Üzerinde dört yıl çalışarak projesini hazırlayan ünlü Alman filozof Leibniz de Mısır’ın alınması ile Osmanlı’nın yıkılacağını dile getirmiş, Fransa Kralı XIV. Louis’e yazmış olduğu mektupta Fransa’nın Hristiyan olan Hollanda ile savaşında ancak para ile asker bulabileceğini, Mısır’ı almaya teşebbüs ederse bütün Avrupalıların kendisine yardım edeceğini dile getirmiş, böylece Osmanlıya karşı Avrupa’da güç birleşimini sağlamaya çalışmıştır.
Rausseau ise utan, ey ezeli yüz karası Avrupa/ İmansız bir liderin emrindeki haydut halk (Türkler), yıkıyor güvencenin en kutsal siperini, diye şiirler yazarak Türkleri kötülemiştir.
Yunanlıları Rumların torunu olarak gören Voltaire azılı bir Türk düşmanlığı yapmıştır. 1772’de Prusya Kralı Büyük Frederick’e yazmış olduğu mektupta, alçak Türkleri Boğaziçi’nden kovması için Katerina’ya yardım etmenizi yeğlerim, demiştir.

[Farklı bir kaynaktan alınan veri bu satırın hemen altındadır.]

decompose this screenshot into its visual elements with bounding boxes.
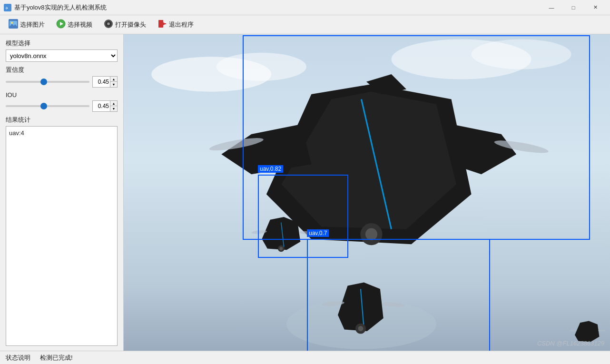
svg-text:✈: ✈: [5, 6, 9, 10]
minimize-button[interactable]: —: [541, 0, 562, 15]
window-controls: — □ ✕: [541, 0, 606, 15]
window-title: 基于yolov8实现的无人机检测系统: [14, 3, 541, 12]
detection-box-4: uav,0.7: [307, 239, 490, 351]
iou-down-button[interactable]: ▼: [110, 106, 117, 111]
close-button[interactable]: ✕: [584, 0, 606, 15]
iou-slider-row: ▲ ▼: [6, 100, 118, 112]
model-section: 模型选择 yolov8n.onnx yolov8s.onnx yolov8m.o…: [6, 39, 118, 62]
confidence-up-button[interactable]: ▲: [110, 77, 117, 82]
confidence-spin-arrows: ▲ ▼: [110, 77, 117, 87]
svg-point-10: [108, 23, 109, 25]
open-camera-button[interactable]: 打开摄像头: [99, 17, 151, 32]
toolbar: 选择图片 选择视频 打开摄像头 退出程序: [0, 15, 610, 34]
select-video-button[interactable]: 选择视频: [51, 17, 97, 32]
maximize-button[interactable]: □: [562, 0, 584, 15]
confidence-value-input[interactable]: [93, 77, 110, 87]
video-icon: [56, 19, 66, 30]
image-icon: [9, 19, 18, 30]
status-label: 状态说明: [6, 354, 30, 362]
iou-label: IOU: [6, 91, 118, 98]
left-panel: 模型选择 yolov8n.onnx yolov8s.onnx yolov8m.o…: [0, 34, 124, 351]
exit-icon: [157, 19, 167, 30]
svg-point-50: [569, 330, 577, 332]
main-layout: 模型选择 yolov8n.onnx yolov8s.onnx yolov8m.o…: [0, 34, 610, 351]
detection-label-4: uav,0.7: [307, 229, 329, 237]
confidence-spinbox: ▲ ▼: [92, 76, 118, 88]
svg-rect-12: [158, 20, 163, 28]
confidence-slider-row: ▲ ▼: [6, 76, 118, 88]
iou-slider[interactable]: [6, 105, 89, 107]
confidence-down-button[interactable]: ▼: [110, 82, 117, 87]
results-text-box: uav:4: [6, 126, 118, 346]
select-image-button[interactable]: 选择图片: [4, 17, 49, 32]
image-area: uav,0.73 uav,0.82 uav,0.71 uav,0.7 CSDN …: [124, 34, 610, 351]
iou-spin-arrows: ▲ ▼: [110, 101, 117, 111]
status-message: 检测已完成!: [40, 354, 73, 362]
model-section-label: 模型选择: [6, 39, 118, 48]
app-icon: ✈: [4, 4, 11, 11]
confidence-slider[interactable]: [6, 81, 89, 83]
camera-icon: [104, 19, 113, 30]
title-bar: ✈ 基于yolov8实现的无人机检测系统 — □ ✕: [0, 0, 610, 15]
iou-spinbox: ▲ ▼: [92, 100, 118, 112]
results-content: uav:4: [9, 129, 24, 137]
iou-value-input[interactable]: [93, 101, 110, 111]
exit-label: 退出程序: [169, 20, 194, 29]
watermark: CSDN @FL1623863129: [537, 340, 604, 347]
svg-point-51: [598, 330, 606, 332]
iou-up-button[interactable]: ▲: [110, 101, 117, 106]
select-video-label: 选择视频: [68, 20, 92, 29]
confidence-label: 置信度: [6, 66, 118, 74]
status-bar: 状态说明 检测已完成!: [0, 351, 610, 364]
detection-label-2: uav,0.82: [258, 165, 283, 173]
exit-button[interactable]: 退出程序: [153, 17, 198, 32]
select-image-label: 选择图片: [20, 20, 45, 29]
results-section: 结果统计 uav:4: [6, 116, 118, 346]
results-section-label: 结果统计: [6, 116, 118, 124]
svg-point-4: [11, 22, 13, 24]
model-dropdown[interactable]: yolov8n.onnx yolov8s.onnx yolov8m.onnx: [6, 49, 118, 62]
iou-section: IOU ▲ ▼: [6, 91, 118, 112]
open-camera-label: 打开摄像头: [115, 20, 146, 29]
confidence-section: 置信度 ▲ ▼: [6, 66, 118, 88]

Kitap okunduğunda Osmanlı olmanın, Türk olmanın, İstanbul’u elinde bulundurmanın bir bedeli olduğu anlaşılmaktadır.Bugün Ege’de, Akdeniz’de meydana gelen olayları geçmişle birlikte okuduğumuzda Avrupa’nın, Amerika’nın yüzyıl önceki devletler olduğunu, bunlara güvenmenin, bunların bizimle olduğu kanaatine varmanın çok büyük bir ahmaklık olacağını, Türkiye bütün hücreleri ile Avrupalılara benzese bile onların bizi asla kabul etmeyeceğini, hele hele Avrupa’nın en güzel, en büyük şehri İstanbul’un özünde Avrupalı olmayan bir milletin elinde bulundurmasına razı olmayacaklarını görmemiz ona göre tedbirler almamız gerekmektedir.
Şair Abduhlak Molla, Bir mesel ile bulur cümle düvel fevz ü falâh/ Hazır ol cengeeğer ister isen sulhu salah dediği gibi Türkiye her yönüyle her duruma hazırlıklı olmak zorundadır.